North Carolina pain-specialist Dr. Stuart Meloy is now looking for more female volunteers to test his device, which involves electrodes being inserted into the spinal column.

Perhaps unsurprisingly, he says he hasn't been overwhelmed by the response. Nonetheless, Dr. Meloy believes his research will make a valuable contribution to overcoming a state which he says is shared by a third of women, an inability to climax.

Mark Tamhane reports.

MARK TAMHANE: It's been dubbed the 'Orgasmatron', but Pain specialist Stuart Meloy claims no credit for the title.

STUART MELOY: Woody Allen is the man who coined that term. I haven't really assigned it myself, but people do call it that. The more medical terminology that I use is neurally augmented sexual function, or NASA for short.

MARK TAMHANE: Dr. Meloy says the device he's come up with involves a simple modification to a spinal cord stimulator.

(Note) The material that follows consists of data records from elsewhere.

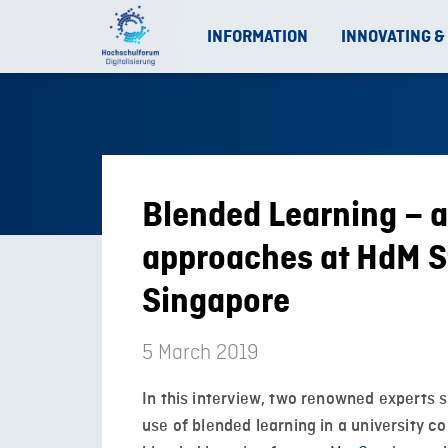
INFORMATION
INNOVATING &
Blended Learning – a
approaches at HdM S
Singapore
5 March 2019
In this interview, two renowned experts s
use of blended learning in a university c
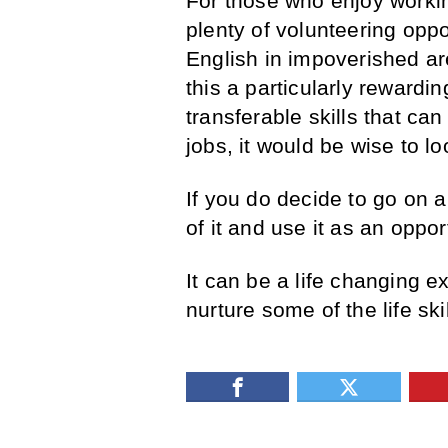
For those who enjoy workin
plenty of volunteering oppo
English in impoverished ar
this a particularly rewardi
transferable skills that c
jobs, it would be wise to lo
If you do decide to go on
of it and use it as an oppo
It can be a life changing e
nurture some of the life ski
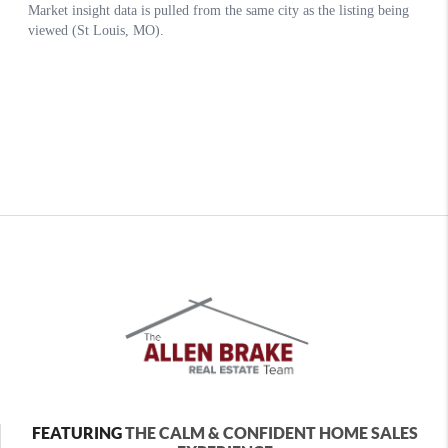
FEATURING
THE CALM & CONFIDENT HOME SALES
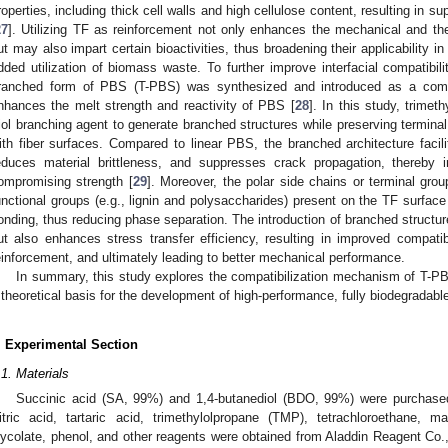
roperties, including thick cell walls and high cellulose content, resulting in su
27
]. Utilizing TF as reinforcement not only enhances the mechanical and 
ut may also impart certain bioactivities, thus broadening their applicability i
dded utilization of biomass waste. To further improve interfacial compatib
ranched form of PBS (T-PBS) was synthesized and introduced as a compat
nhances the melt strength and reactivity of PBS [
28
]. In this study, trim
riol branching agent to generate branched structures while preserving terminal
ith fiber surfaces. Compared to linear PBS, the branched architecture facili
educes material brittleness, and suppresses crack propagation, thereby 
ompromising strength [
29
]. Moreover, the polar side chains or terminal gro
unctional groups (e.g., lignin and polysaccharides) present on the TF surfac
onding, thus reducing phase separation. The introduction of branched structure
ut also enhances stress transfer efficiency, resulting in improved compat
einforcement, and ultimately leading to better mechanical performance.
In summary, this study explores the compatibilization mechanism of T-
 theoretical basis for the development of high-performance, fully biodegradabl
. Experimental Section
.1. Materials
Succinic acid (SA, 99%) and 1,4-butanediol (BDO, 99%) were purchased
itric acid, tartaric acid, trimethylolpropane (TMP), tetrachloroethane, 
lycolate, phenol, and other reagents were obtained from Aladdin Reagent Co.,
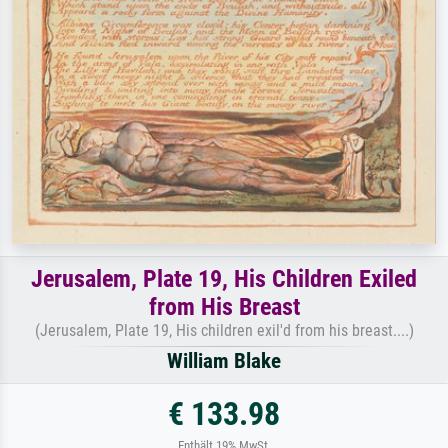
Jerusalem, Plate 19, His Children Exiled
from His Breast
(Jerusalem, Plate 19, His children exil'd from his breast....)
William Blake
€ 133.98
Enthält 19% MwSt.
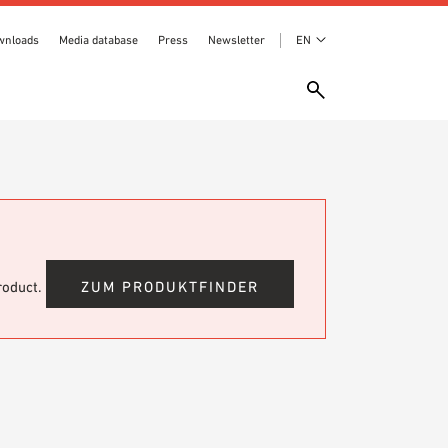
wnloads
Media database
Press
Newsletter
EN
product.
ZUM PRODUKTFINDER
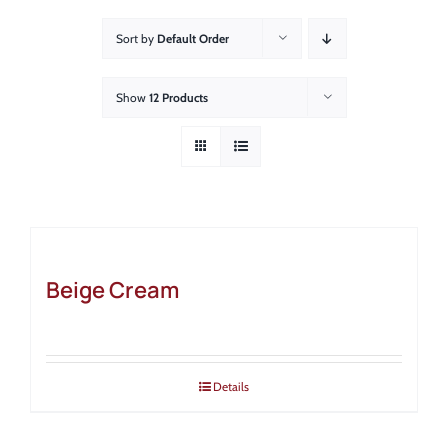
About
Sort by
Default Order
Showroom
Show
12 Products
Blog
Resources
Contact Us
Beige Cream
Details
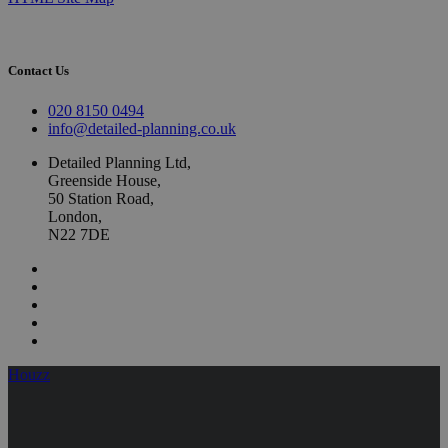
Contact Us
020 8150 0494
info@detailed-planning.co.uk
Detailed Planning Ltd,
Greenside House,
50 Station Road,
London,
N22 7DE
Houzz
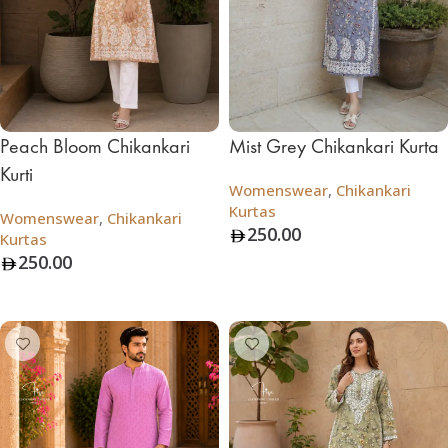
Peach Bloom Chikankari
Mist Grey Chikankari Kurta
Kurti
Womenswear
,
Chikankari
Kurtas
Womenswear
,
Chikankari
250.00
Kurtas
250.00
Add To Bag
Add To Bag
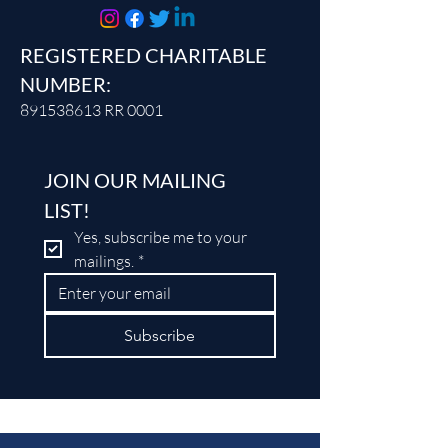
REGISTERED CHARITABLE
NUMBER:
891538613
RR 0001
JOIN OUR MAILING 
LIST!
Yes, subscribe me to your 
mailings.
*
Subscribe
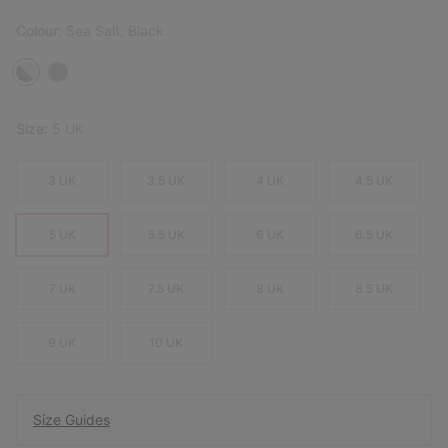
Colour:
Sea Salt, Black
Size:
5 UK
3 UK
3.5 UK
4 UK
4.5 UK
5 UK
5.5 UK
6 UK
6.5 UK
7 UK
7.5 UK
8 UK
8.5 UK
9 UK
10 UK
Size Guides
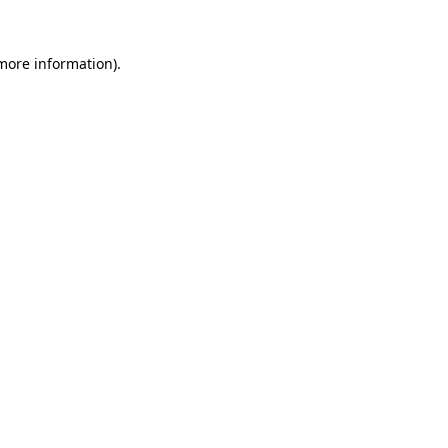
 more information)
.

STUART MELOY: A spinal chord stimulator is kind of like a pacemaker in that there's a set of electrodes that you implant in a particular part of the body and they're connected to a generator that makes electrical impulses for one reason or another.

In this case, the electrodes go in the spinal canal in a space called the epidural space, which is fairly familiar to a lot of women, simply because that's the same place that the catheter for anaesthetic for labour is put.

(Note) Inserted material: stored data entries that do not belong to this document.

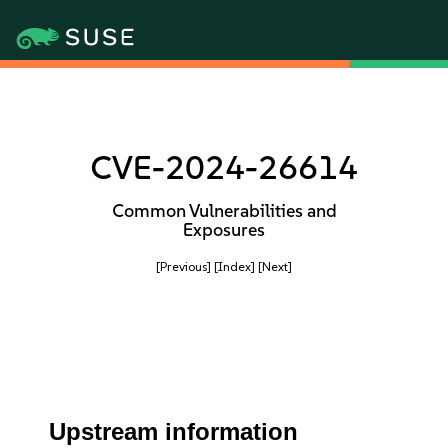
CVE-2024-26614
Common Vulnerabilities and
Exposures
[Previous]
[Index]
[Next]
Upstream information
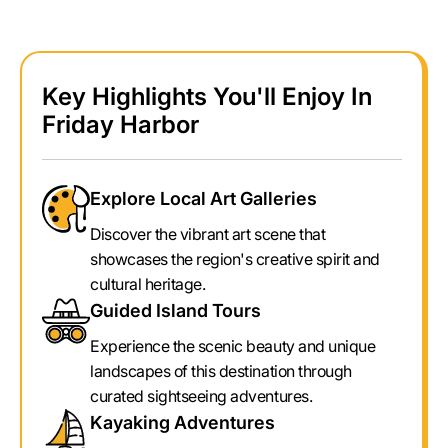
Key Highlights You'll Enjoy In
Friday Harbor
Explore Local Art Galleries
Discover the vibrant art scene that
showcases the region's creative spirit and
cultural heritage.
Guided Island Tours
Experience the scenic beauty and unique
landscapes of this destination through
curated sightseeing adventures.
Kayaking Adventures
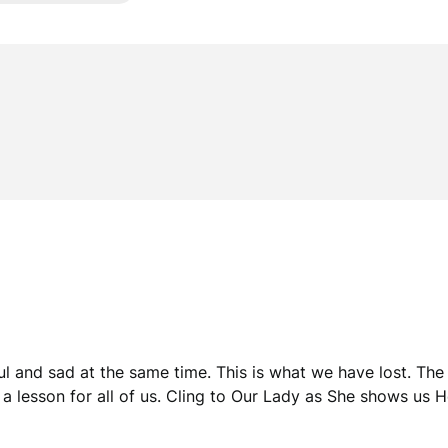
l and sad at the same time. This is what we have lost. The
is a lesson for all of us. Cling to Our Lady as She shows us H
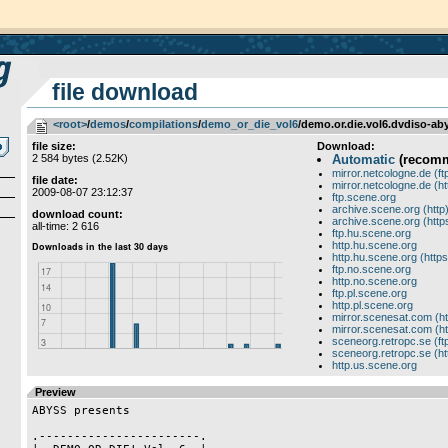
file download
<root>
­/­
demos
­/­
compilations
­/­
demo_or_die_vol6
/demo.or.die.vol6.dvdiso-aby
file size:
Download:
2 584 bytes (2.52K)
Automatic
(recom
mirror.netcologne.de (ft
file date:
mirror.netcologne.de (ht
2009-08-07 23:12:37
ftp.scene.org
archive.scene.org (http
download count:
archive.scene.org (http
all-time: 2 616
ftp.hu.scene.org
http.hu.scene.org
http.hu.scene.org (https
ftp.no.scene.org
http.no.scene.org
ftp.pl.scene.org
http.pl.scene.org
mirror.scenesat.com (ht
mirror.scenesat.com (ht
sceneorg.retropc.se (ft
sceneorg.retropc.se (ht
http.us.scene.org
Preview
ABYSS presents

.-----------------------.
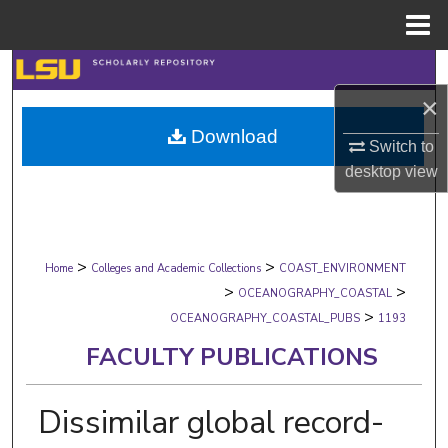
Menu
Home
Search
×
Browse Collections
Download
Switch to
My Account
desktop
view
About
>
>
Digital Commons Network™
Home
Colleges and Academic Collections
COAST_ENVIRONMENT
>
>
OCEANOGRAPHY_COASTAL
>
OCEANOGRAPHY_COASTAL_PUBS
1193
FACULTY PUBLICATIONS
Dissimilar global record-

But we actually look at the electrode using… while it's inside the spinal canal and we move it back and forth in order to get different effects. Basically, you have remote control, you can turn it on and off, you can turn it up and down, you can change the electrical characteristic of the current and that changes the sensation that you feel.

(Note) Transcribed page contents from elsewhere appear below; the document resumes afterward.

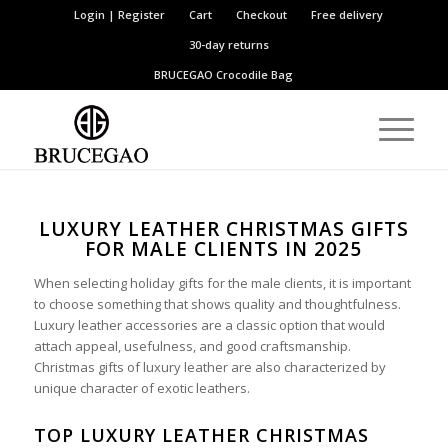
Login | Register
Cart
Checkout
Free delivery
30-day returns
BRUCEGAO
Crocodile Bag
LUXURY LEATHER CHRISTMAS GIFTS
FOR MALE CLIENTS IN 2025
When selecting holiday gifts for the male clients, it is important
to choose something that shows quality and thoughtfulness.
Luxury leather accessories are a classic option that would
attach appeal, usefulness, and good craftsmanship.
Christmas gifts of luxury leather are also characterized by
unique character of exotic leathers.
TOP LUXURY LEATHER CHRISTMAS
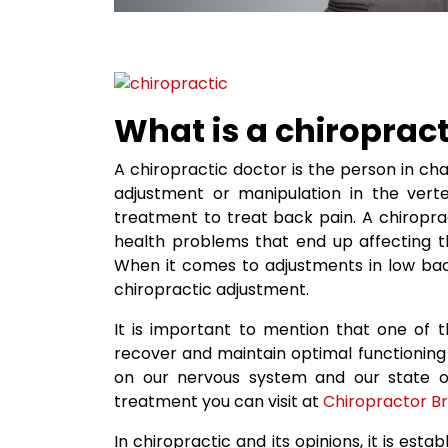
What is a chiropract
A chiropractic doctor is the person in c
adjustment or manipulation in the vert
treatment to treat back pain. A chiropra
health problems that end up affecting t
When it comes to adjustments in low back
chiropractic adjustment.
It is important to mention that one of t
recover and maintain optimal functioning 
on our nervous system and our state of
treatment you can visit at
Chiropractor B
In chiropractic and its opinions, it is est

MARK TAMHANE: Like all great inventions, Dr. Meloy's orgasm-inducing device, came about by accident.

STUART MELOY: I was originally using this as a patient in order to treat pain and then I produced this other result and then I got this idea that it would make a therapy for a different problem.

MARK TAMHANE: What did she tell you about her experience when you used this machine on her?

STUART MELOY: She was kind of surprised, as you might imagine and I was surprised too, but her comment was, you're going to have to teach my husband that.

MARK TAMHANE: Dr. Meloy says he repeated the experiment with a second woman who had enjoyed a healthy sex life but who hadn't been able to have an orgasm in four years.

STUART MELOY: And with the device in place she was able to climax every time she attempted it.

MARK TAMHANE: Did she find using the device, it might have robbed the spontaneity of the moment if you like?

STUART MELOY: It didn't seem to be a problem.

MARK TAMHANE: Stuart Meloy says he's had difficulty in finding female volunteers for an extended clinical trial of his device, even though it's been sanctioned by the US Food and Drug Administration.

He admits having a device sutured into your spinal cord, with a battery pack inserted under your skin isn't for everyone.

STUART MELOY: It's not something to do on a lark, but I think on a larger scale, this is an exceptionally common problem. I mean, we're talking about a third of adult women suffering from this kind of problem, yet as a society as a whole we're reluctant to discuss sex, so I think it's only when you get a burst of attention like this that you can communicate effectively.

Sexuality is such an enormous part of the human experience, and yet apparently it's a problem for a lot of people. I think if I can contribute to well being in terms of leading a more well rounded satisfied life for a lot of people, then I would have done good in this world.

HAMISH ROBERTSON: That was pain specialist Dr Stuart Melloy, speaking from his home near Winston-Salem in North Carolina.